Dear Clients and Friends:

Dow Closes Above 9000

The last time we saw that headline was August 22, nearly a year a go. It is finally safe to peel open your Schwab statement and take a look. While there always will be some skeptics, there is a growing feeling that this rally may be sustainable. This rally which began in October, gathered momentum in March and accelerated in April and May. There are reasons to be optimistic that the worst is behind us.

  • War with Iraq ended swiftly.
  • The corporate scandals are abating.
  • The tax cut is official.
  • Interest rates are low.
  • The price of oil is down.
  • The dollar is falling.
  • Earnings are rising.

The negatives continue to be the deficit, jobs and SARS. Overall though, the future is looking up. We don't expect the stock market to skyrocket as it did the late 90s. There are always clouds on the horizon, but we remain cautiously optimistic. For long term investors, having less than 60% of your portfolio in equities is overly conservative now. Nothing makes stocks go up faster than growing profits, and profits should get a boost from falling oil prices, a falling dollar, rising demand, and continued cost controls. The anticipation of stronger profit growth is pushing the indexes higher. Stocks have rallied for three months on the basis of an economic recovery. On the other hand, bonds and money market accounts are far less appealing today than stocks.

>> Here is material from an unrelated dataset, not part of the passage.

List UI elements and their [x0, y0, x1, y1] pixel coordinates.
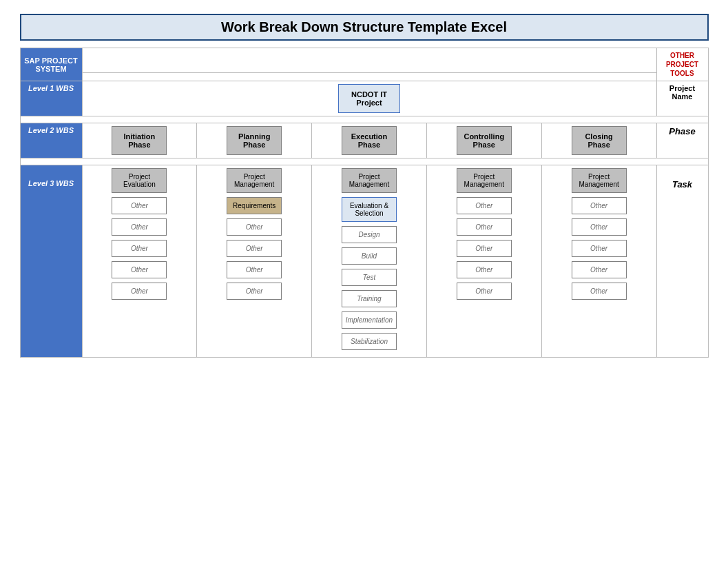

Do Gentlemen prefer bonds?

Sometimes, but not now. Bonds have been among the best performing asset classes for the last three years, but as interest rates rise, bonds will fall in value. Did you know that if rates rise 1%, a 10 year bond will fall nearly 10% in value? So bonds are not "safe" in the traditional sense. Yet, they belong in portfolios to provide current income and help reduce stock volatility. In response to the risk of rising interest rates, we having been repositioning portfolios with short term bonds. As the economy improves, we expect interest rates to rise. So in response to the eternal question, "do bonds have more fun?", we must say that for the last three years, they have been the Belle of the ball. However, we expect equities to return to the party as the economy gradually improves.

As usual please feel free to call us. We are here to answer your questions, respond to your concerns, and help you make smart decisions about your money. Be sure to call if your financial situation changes.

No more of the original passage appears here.